Trustees of defined contribution (DC) pension schemes are now required to give clearer, more in-depth information to members about investment costs and charges, and whether these offer good value for members.

What’s new?

From 6 April 2018 onwards, DC pension scheme trustees must explain in their Chair’s statement how investment charges and core transaction costs affect members’ pension savings over time.

Trustees must also explain in the statement how these costs and charges deliver value for members (VFM) and how they have assessed that value.

Scheme members must be able to access this information on a public website.  Trustees must provide details of how to access the website in members’ annual statements. 

Most trust-based DC schemes (including master trusts) are required to comply.  Trustees must meet the new requirements in Chair’s statements that report on scheme year-end dates after 6 April 2018. 

While some schemes will have already complied, many more will need to so do during 2019 as they reach their scheme year end date. 

What do trustees need to do?

Trustees are already required to report on the range of charges relating to all investment funds offered by their scheme, along with the results of any triennial reviews and details on processing of financial transactions. 

The new requirements place more emphasis on presenting charges information in totality and in a way that is meaningful and useful to members.  It’s also vital that trustees clearly explain their VFM assessment.  

The new requirements in detail

Report on member-borne costs and charges.

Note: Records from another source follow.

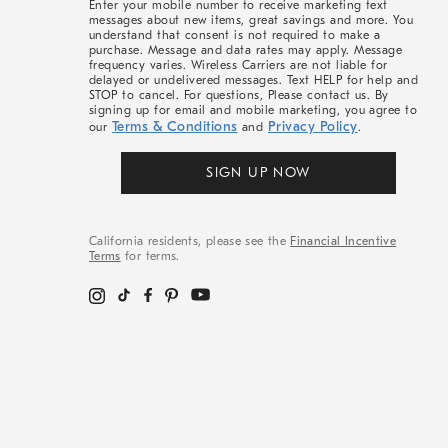
Enter your mobile number to receive marketing text
messages about new items, great savings and more. You
understand that consent is not required to make a
purchase. Message and data rates may apply. Message
frequency varies. Wireless Carriers are not liable for
delayed or undelivered messages. Text HELP for help and
STOP to cancel. For questions, Please contact us. By
signing up for email and mobile marketing, you agree to
Terms & Conditions
Privacy Policy
our
and
.
SIGN UP NOW
California residents, please see the
Financial Incentive
Terms
for terms.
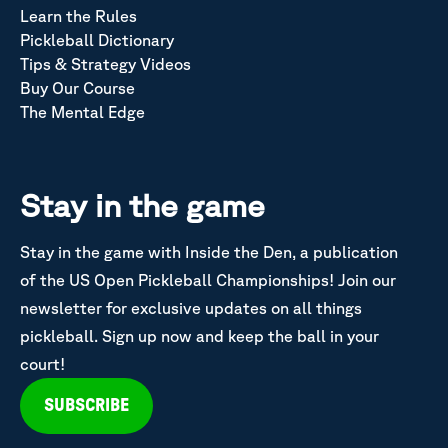
Learn the Rules
Pickleball Dictionary
Tips & Strategy Videos
Buy Our Course
The Mental Edge
Stay in the game
Stay in the game with Inside the Den, a publication
of the US Open Pickleball Championships! Join our
newsletter for exclusive updates on all things
pickleball. Sign up now and keep the ball in your
court!
SUBSCRIBE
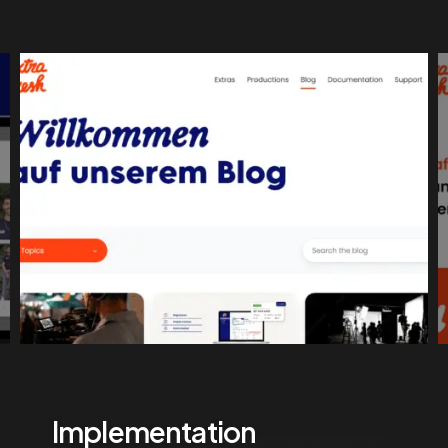
Implementation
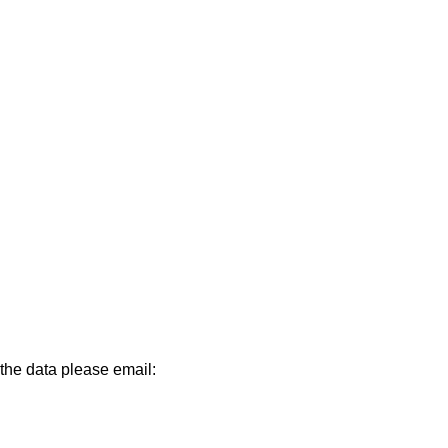
 the data please email:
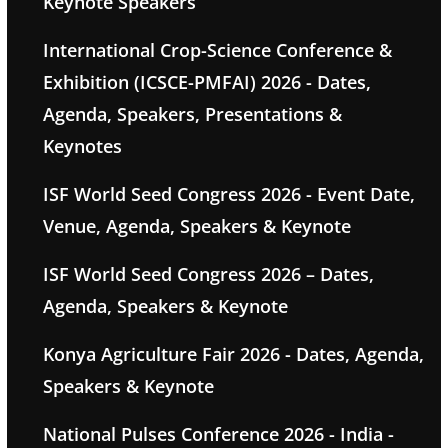
Keynote Speakers
International Crop-Science Conference &
Exhibition (ICSCE-PMFAI) 2026 - Dates,
Agenda, Speakers, Presentations &
Keynotes
ISF World Seed Congress 2026 - Event Date,
Venue, Agenda, Speakers & Keynote
ISF World Seed Congress 2026 – Dates,
Agenda, Speakers & Keynote
Konya Agriculture Fair 2026 - Dates, Agenda,
Speakers & Keynote
National Pulses Conference 2026 - India -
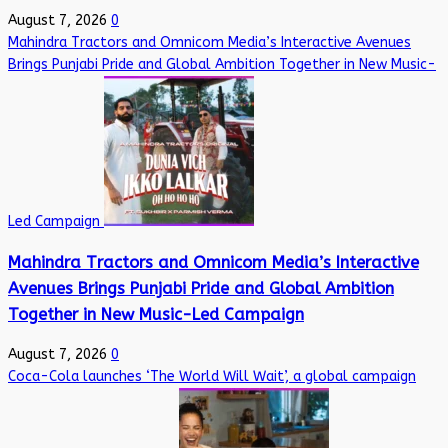
August 7, 2026
0
Mahindra Tractors and Omnicom Media’s Interactive Avenues
Brings Punjabi Pride and Global Ambition Together in New Music-
Led Campaign
Mahindra Tractors and Omnicom Media’s Interactive
Avenues Brings Punjabi Pride and Global Ambition
Together in New Music-Led Campaign
August 7, 2026
0
Coca-Cola launches ‘The World Will Wait’, a global campaign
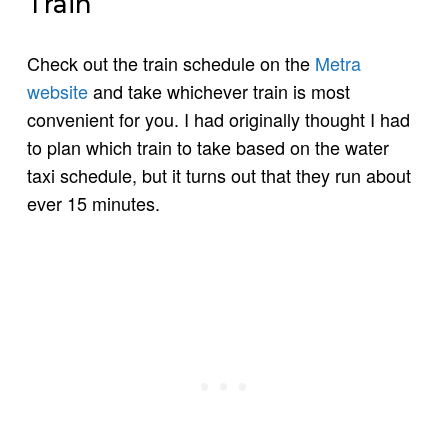
Train
Check out the train schedule on the
Metra
website
and take whichever train is most
convenient for you. I had originally thought I had
to plan which train to take based on the water
taxi schedule, but it turns out that they run about
ever 15 minutes.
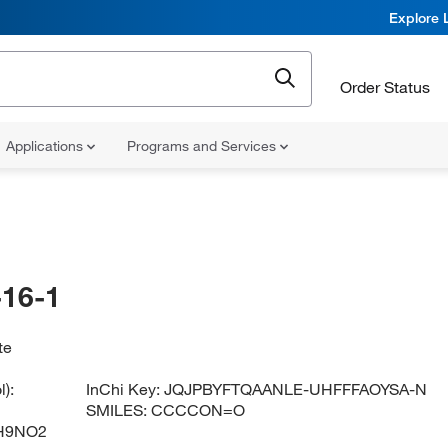
Explore 
Order Status
Applications
Programs and Services
16-1
te
):
InChi Key:
JQJPBYFTQAANLE-UHFFFAOYSA-N
SMILES:
CCCCON=O
H9NO2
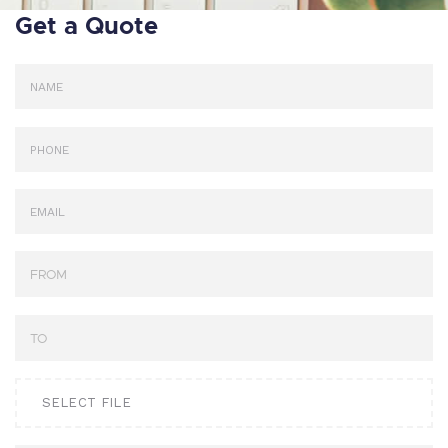
Get a Quote
SELECT FILE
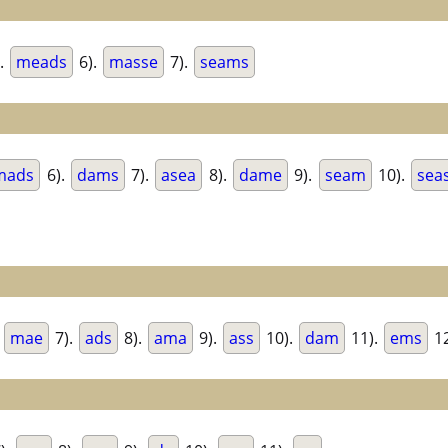
.
meads
6).
masse
7).
seams
mads
6).
dams
7).
asea
8).
dame
9).
seam
10).
sea
.
mae
7).
ads
8).
ama
9).
ass
10).
dam
11).
ems
12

Trustees will need to request information on costs and transaction charges from their fund managers.  As with any new requirement the industry has had to get used to the new requirements. Some asset managers are still establishing how they will provide certain complex transaction charge details. 

The Pensions Regulator expects to see as much information as possible, but in its guide to completing the Chair’s statement it acknowledges there may still be gaps. It says that trustees must “set out what steps they are taking” to provide missing information in the future.

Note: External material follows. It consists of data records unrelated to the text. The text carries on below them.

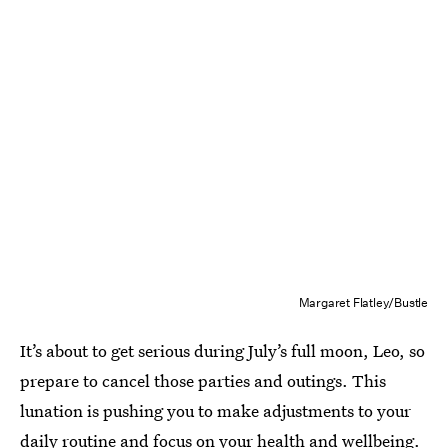
Margaret Flatley/Bustle
It’s about to get serious during July’s full moon, Leo, so
prepare to cancel those parties and outings. This
lunation is pushing you to make adjustments to your
daily routine and focus on your health and wellbeing.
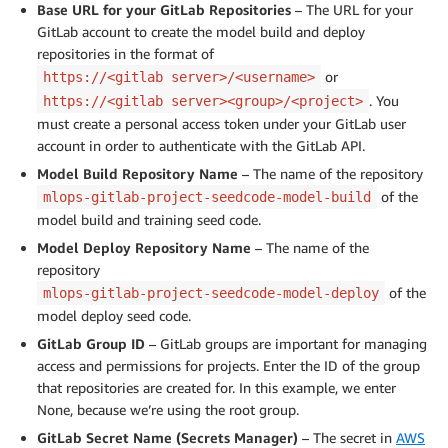
Base URL for your GitLab Repositories
– The URL for your
GitLab account to create the model build and deploy
repositories in the format of
or
https://<gitlab server>/<username>
. You
https://<gitlab server><group>/<project>
must create a personal access token under your GitLab user
account in order to authenticate with the GitLab API.
Model Build Repository Name
– The name of the repository
of the
mlops-gitlab-project-seedcode-model-build
model build and training seed code.
Model Deploy Repository Name
– The name of the
repository
of the
mlops-gitlab-project-seedcode-model-deploy
model deploy seed code.
GitLab Group ID
– GitLab groups are important for managing
access and permissions for projects. Enter the ID of the group
that repositories are created for. In this example, we enter
None, because we’re using the root group.
GitLab Secret Name (Secrets Manager)
– The secret in
AWS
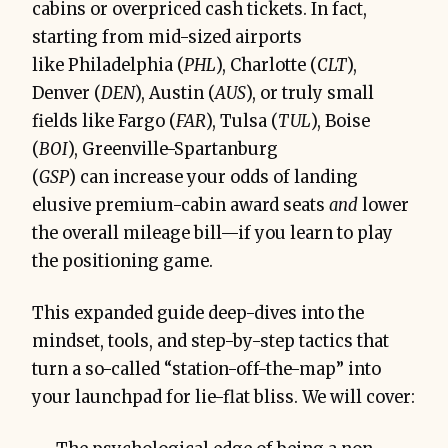
cabins or overpriced cash tickets. In fact,
starting from mid-sized airports
Mindset first: flexibility beats 
convenience.
like Philadelphia (
PHL
), Charlotte (
CLT
),
Denver (
DEN
), Austin (
AUS
), or truly small
fields like Fargo (
FAR
), Tulsa (
TUL
), Boise
(
BOI
), Greenville-Spartanburg
(
GSP
) can increase your odds of landing
elusive premium-cabin award seats
and
lower
the overall mileage bill—if you learn to play
the positioning game.
This expanded guide deep-dives into the
mindset, tools, and step-by-step tactics that
turn a so-called “station-off-the-map” into
your launchpad for lie-flat bliss. We will cover:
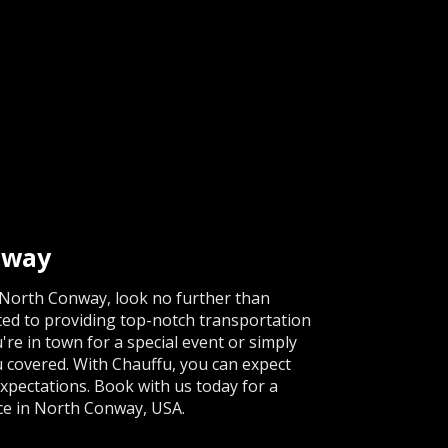
nway
in North Conway, look no further than
ated to providing top-notch transportation
're in town for a special event or simply
u covered. With Chauffu, you can expect
expectations. Book with us today for a
ce in North Conway, USA.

Explain the cumulative effect of charges over time.  Simply listing an annual fund charge, such as 0.3%, doesn’t help members very much. It doesn’t help members understand how the charges will affect the value of their savings over time. 

Regulations require illustrations to be provided that illustrate the effect of charges over time. These can be based on sample pot sizes, and different terms but must include a range of different funds including the default.

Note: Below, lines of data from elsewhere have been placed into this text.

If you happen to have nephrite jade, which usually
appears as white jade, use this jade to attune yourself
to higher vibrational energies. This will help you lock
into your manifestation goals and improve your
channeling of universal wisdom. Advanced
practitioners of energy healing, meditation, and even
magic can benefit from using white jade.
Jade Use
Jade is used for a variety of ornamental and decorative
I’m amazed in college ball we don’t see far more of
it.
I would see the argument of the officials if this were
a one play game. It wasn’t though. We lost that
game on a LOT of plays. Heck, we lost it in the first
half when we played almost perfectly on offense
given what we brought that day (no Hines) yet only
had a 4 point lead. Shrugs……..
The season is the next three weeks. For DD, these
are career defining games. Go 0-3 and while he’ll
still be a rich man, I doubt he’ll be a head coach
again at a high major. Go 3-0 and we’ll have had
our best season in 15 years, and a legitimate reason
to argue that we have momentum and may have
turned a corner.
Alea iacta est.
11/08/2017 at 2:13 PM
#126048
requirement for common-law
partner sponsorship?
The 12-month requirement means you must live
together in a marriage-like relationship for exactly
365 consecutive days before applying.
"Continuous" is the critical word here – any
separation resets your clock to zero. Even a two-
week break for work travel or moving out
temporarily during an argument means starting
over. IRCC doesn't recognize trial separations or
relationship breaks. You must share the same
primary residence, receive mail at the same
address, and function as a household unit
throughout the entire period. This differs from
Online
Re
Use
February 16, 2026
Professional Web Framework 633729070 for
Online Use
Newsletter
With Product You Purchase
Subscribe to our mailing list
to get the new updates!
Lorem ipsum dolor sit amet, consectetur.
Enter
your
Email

Demonstrate value for members. This is crucial to helping members make sense of costs and charges and is a demonstration of good scheme governance.

Trustees need to show the process they have gone through to make sure investment funds deliver good value. This will typically consider factors such as customer service, member communications and support, administrative efficiency and how well funds have performed in relation to the scheme’s investment objectives.

Without this extra detail, members might simply opt to invest in the lowest-cost fund available without understanding what that means for their investments over time. For example, a basic index-tracker fund is likely to have low charges but perform a very different function from an actively-managed fund with higher associated costs.

Some schemes may conclude that they are not providing value for members – if so, TPR expects to see evidence of how they will improve this. If they are not able to do so, TPR will want to know how the scheme will (in its words) ‘explore transition to another arrangement’.  This could include transfer to a master trust arrangement, for example.

Make cost and charge information publicly accessible. By publishing the details outlined above on a publicly accessible website, all members will benefit from greater transparency and clearer information.

However, it will also make it easier for TPR to check that schemes have complied with the new rules. 

Last year, the regulator assessed a sample of DC schemes’ Chair’s statements and issued fines in around 10% of cases. Now, by simply being able to visit a scheme’s public website, TPR can check compliance much more easily and with a far greater number of schemes.

Trustees that haven’t met the new regulations are likely to face fines of between £500 and £2,000.

Members and trustees will not only be able to see the costs and charges associated with their own scheme, of course. They will also be able to see the information provided by any other trust-based DC arrangement. This could help members hold schemes to account and will also give trustees useful negotiating powers if they find asset managers are offering other comparable schemes a better deal. 

What’s next?

The new requirements show TPR’s increasingly rigorous approach to DC scheme governance. For those schemes that can meet the requirements, members will benefit from more information and the comfort factor of knowing that their investments are being well managed.

However, trustees of schemes with a small governance budget or a history of poor governance may need to think carefully about their ability to meet these tougher requirements.  A side-effect of increased regulation could be consolidation of smaller schemes into master trusts or GPPs over time.